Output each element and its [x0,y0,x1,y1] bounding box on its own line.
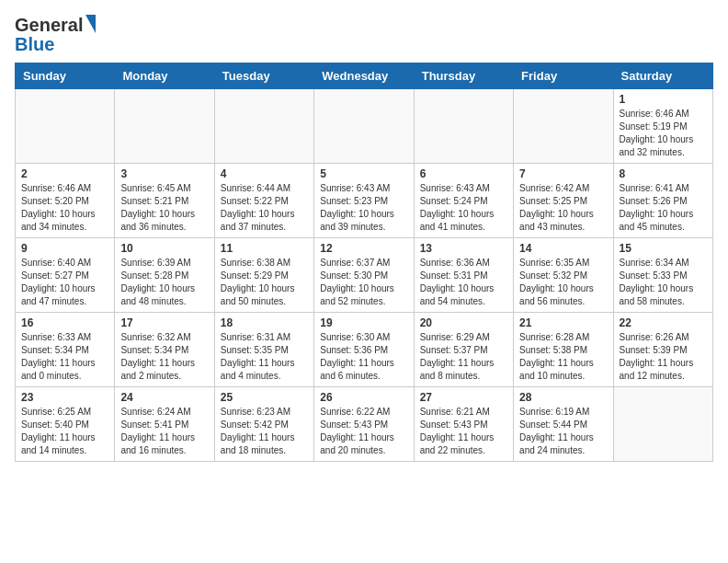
day-number: 6 [420,167,507,180]
day-info: Sunrise: 6:28 AM Sunset: 5:38 PM Dayligh… [519,331,607,383]
day-info: Sunrise: 6:41 AM Sunset: 5:26 PM Dayligh… [620,182,707,234]
day-number: 8 [620,167,707,180]
day-info: Sunrise: 6:30 AM Sunset: 5:36 PM Dayligh… [320,331,407,383]
calendar-week-row: 2Sunrise: 6:46 AM Sunset: 5:20 PM Daylig… [16,164,713,238]
calendar-day-cell [414,89,513,164]
day-number: 19 [320,316,407,329]
day-info: Sunrise: 6:25 AM Sunset: 5:40 PM Dayligh… [21,406,108,457]
calendar-day-cell: 17Sunrise: 6:32 AM Sunset: 5:34 PM Dayli… [115,313,214,387]
day-info: Sunrise: 6:42 AM Sunset: 5:25 PM Dayligh… [519,182,607,234]
day-number: 18 [221,316,308,329]
calendar-day-cell [314,89,414,164]
day-number: 3 [120,167,208,180]
calendar-header-row: SundayMondayTuesdayWednesdayThursdayFrid… [16,63,713,89]
calendar-day-cell: 14Sunrise: 6:35 AM Sunset: 5:32 PM Dayli… [514,238,613,313]
day-info: Sunrise: 6:46 AM Sunset: 5:19 PM Dayligh… [620,108,707,159]
day-of-week-header: Saturday [613,63,712,89]
day-number: 28 [519,391,607,404]
day-info: Sunrise: 6:32 AM Sunset: 5:34 PM Dayligh… [120,331,208,383]
day-info: Sunrise: 6:38 AM Sunset: 5:29 PM Dayligh… [221,257,308,308]
day-info: Sunrise: 6:29 AM Sunset: 5:37 PM Dayligh… [420,331,507,383]
day-info: Sunrise: 6:43 AM Sunset: 5:23 PM Dayligh… [320,182,407,234]
day-info: Sunrise: 6:24 AM Sunset: 5:41 PM Dayligh… [120,406,208,457]
day-info: Sunrise: 6:26 AM Sunset: 5:39 PM Dayligh… [620,331,707,383]
calendar-week-row: 16Sunrise: 6:33 AM Sunset: 5:34 PM Dayli… [16,313,713,387]
calendar-day-cell [115,89,214,164]
calendar-day-cell: 8Sunrise: 6:41 AM Sunset: 5:26 PM Daylig… [613,164,712,238]
day-number: 5 [320,167,407,180]
day-info: Sunrise: 6:37 AM Sunset: 5:30 PM Dayligh… [320,257,407,308]
day-number: 17 [120,316,208,329]
calendar-day-cell: 1Sunrise: 6:46 AM Sunset: 5:19 PM Daylig… [613,89,712,164]
day-of-week-header: Sunday [16,63,115,89]
day-info: Sunrise: 6:36 AM Sunset: 5:31 PM Dayligh… [420,257,507,308]
calendar-day-cell: 12Sunrise: 6:37 AM Sunset: 5:30 PM Dayli… [314,238,414,313]
calendar-day-cell: 25Sunrise: 6:23 AM Sunset: 5:42 PM Dayli… [214,387,313,462]
day-info: Sunrise: 6:40 AM Sunset: 5:27 PM Dayligh… [21,257,108,308]
calendar-week-row: 9Sunrise: 6:40 AM Sunset: 5:27 PM Daylig… [16,238,713,313]
day-info: Sunrise: 6:34 AM Sunset: 5:33 PM Dayligh… [620,257,707,308]
calendar-table: SundayMondayTuesdayWednesdayThursdayFrid… [15,63,713,462]
calendar-day-cell: 6Sunrise: 6:43 AM Sunset: 5:24 PM Daylig… [414,164,513,238]
calendar-day-cell: 11Sunrise: 6:38 AM Sunset: 5:29 PM Dayli… [214,238,313,313]
calendar-day-cell [514,89,613,164]
day-number: 26 [320,391,407,404]
day-info: Sunrise: 6:43 AM Sunset: 5:24 PM Dayligh… [420,182,507,234]
day-number: 20 [420,316,507,329]
calendar-day-cell: 22Sunrise: 6:26 AM Sunset: 5:39 PM Dayli… [613,313,712,387]
day-info: Sunrise: 6:33 AM Sunset: 5:34 PM Dayligh… [21,331,108,383]
calendar-day-cell: 10Sunrise: 6:39 AM Sunset: 5:28 PM Dayli… [115,238,214,313]
calendar-day-cell: 19Sunrise: 6:30 AM Sunset: 5:36 PM Dayli… [314,313,414,387]
calendar-day-cell: 26Sunrise: 6:22 AM Sunset: 5:43 PM Dayli… [314,387,414,462]
day-info: Sunrise: 6:23 AM Sunset: 5:42 PM Dayligh… [221,406,308,457]
day-of-week-header: Monday [115,63,214,89]
day-number: 12 [320,242,407,255]
day-info: Sunrise: 6:46 AM Sunset: 5:20 PM Dayligh… [21,182,108,234]
day-of-week-header: Thursday [414,63,513,89]
day-info: Sunrise: 6:31 AM Sunset: 5:35 PM Dayligh… [221,331,308,383]
calendar-day-cell: 18Sunrise: 6:31 AM Sunset: 5:35 PM Dayli… [214,313,313,387]
day-number: 25 [221,391,308,404]
calendar-day-cell [214,89,313,164]
calendar-day-cell: 9Sunrise: 6:40 AM Sunset: 5:27 PM Daylig… [16,238,115,313]
day-number: 22 [620,316,707,329]
day-info: Sunrise: 6:45 AM Sunset: 5:21 PM Dayligh… [120,182,208,234]
day-info: Sunrise: 6:21 AM Sunset: 5:43 PM Dayligh… [420,406,507,457]
logo: General Blue [15,15,96,55]
day-info: Sunrise: 6:19 AM Sunset: 5:44 PM Dayligh… [519,406,607,457]
calendar-day-cell [16,89,115,164]
day-of-week-header: Friday [514,63,613,89]
calendar-day-cell: 7Sunrise: 6:42 AM Sunset: 5:25 PM Daylig… [514,164,613,238]
day-number: 10 [120,242,208,255]
calendar-day-cell: 24Sunrise: 6:24 AM Sunset: 5:41 PM Dayli… [115,387,214,462]
calendar-day-cell [613,387,712,462]
day-of-week-header: Wednesday [314,63,414,89]
calendar-day-cell: 27Sunrise: 6:21 AM Sunset: 5:43 PM Dayli… [414,387,513,462]
calendar-day-cell: 28Sunrise: 6:19 AM Sunset: 5:44 PM Dayli… [514,387,613,462]
calendar-day-cell: 13Sunrise: 6:36 AM Sunset: 5:31 PM Dayli… [414,238,513,313]
calendar-day-cell: 4Sunrise: 6:44 AM Sunset: 5:22 PM Daylig… [214,164,313,238]
day-info: Sunrise: 6:35 AM Sunset: 5:32 PM Dayligh… [519,257,607,308]
day-number: 15 [620,242,707,255]
day-info: Sunrise: 6:44 AM Sunset: 5:22 PM Dayligh… [221,182,308,234]
calendar-day-cell: 5Sunrise: 6:43 AM Sunset: 5:23 PM Daylig… [314,164,414,238]
day-of-week-header: Tuesday [214,63,313,89]
day-number: 1 [620,93,707,106]
calendar-day-cell: 2Sunrise: 6:46 AM Sunset: 5:20 PM Daylig… [16,164,115,238]
page-header: General Blue [15,15,713,55]
day-number: 2 [21,167,108,180]
day-number: 7 [519,167,607,180]
day-number: 24 [120,391,208,404]
day-number: 23 [21,391,108,404]
calendar-day-cell: 16Sunrise: 6:33 AM Sunset: 5:34 PM Dayli… [16,313,115,387]
day-number: 16 [21,316,108,329]
logo-blue-text: Blue [15,34,54,55]
calendar-day-cell: 15Sunrise: 6:34 AM Sunset: 5:33 PM Dayli… [613,238,712,313]
day-number: 4 [221,167,308,180]
day-info: Sunrise: 6:39 AM Sunset: 5:28 PM Dayligh… [120,257,208,308]
day-number: 13 [420,242,507,255]
calendar-day-cell: 21Sunrise: 6:28 AM Sunset: 5:38 PM Dayli… [514,313,613,387]
day-number: 21 [519,316,607,329]
day-number: 11 [221,242,308,255]
logo-general-text: General [15,15,83,36]
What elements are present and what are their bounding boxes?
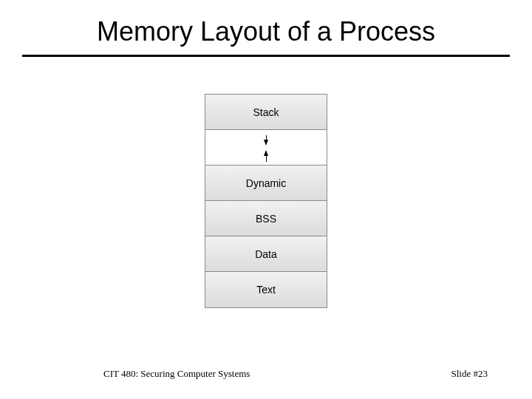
footer: CIT 480: Securing Computer Systems Slide… xyxy=(0,368,532,380)
memory-stack: Stack Dynamic BSS Data Text xyxy=(205,94,327,308)
footer-course: CIT 480: Securing Computer Systems xyxy=(103,368,250,380)
title-underline xyxy=(22,55,510,57)
footer-slide-number: Slide #23 xyxy=(451,368,488,380)
arrow-up-icon xyxy=(264,150,268,156)
segment-dynamic: Dynamic xyxy=(205,166,327,201)
segment-bss: BSS xyxy=(205,201,327,236)
slide-title: Memory Layout of a Process xyxy=(0,0,532,55)
segment-stack: Stack xyxy=(205,95,327,130)
arrow-down-icon xyxy=(264,140,268,146)
memory-diagram: Stack Dynamic BSS Data Text xyxy=(0,94,532,308)
segment-text: Text xyxy=(205,272,327,307)
segment-gap xyxy=(205,130,327,166)
segment-data: Data xyxy=(205,236,327,272)
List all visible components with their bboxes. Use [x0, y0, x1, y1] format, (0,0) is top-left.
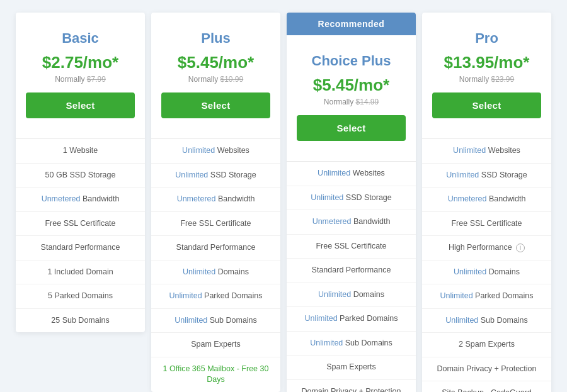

::::::::::

Exercise goal:
Whenever the word "arrow" appears in a line of the listing, copy out that line.

Task solution:
arrow-up-icon xyxy=(264,150,268,156)
arrow-down-icon xyxy=(264,140,268,146)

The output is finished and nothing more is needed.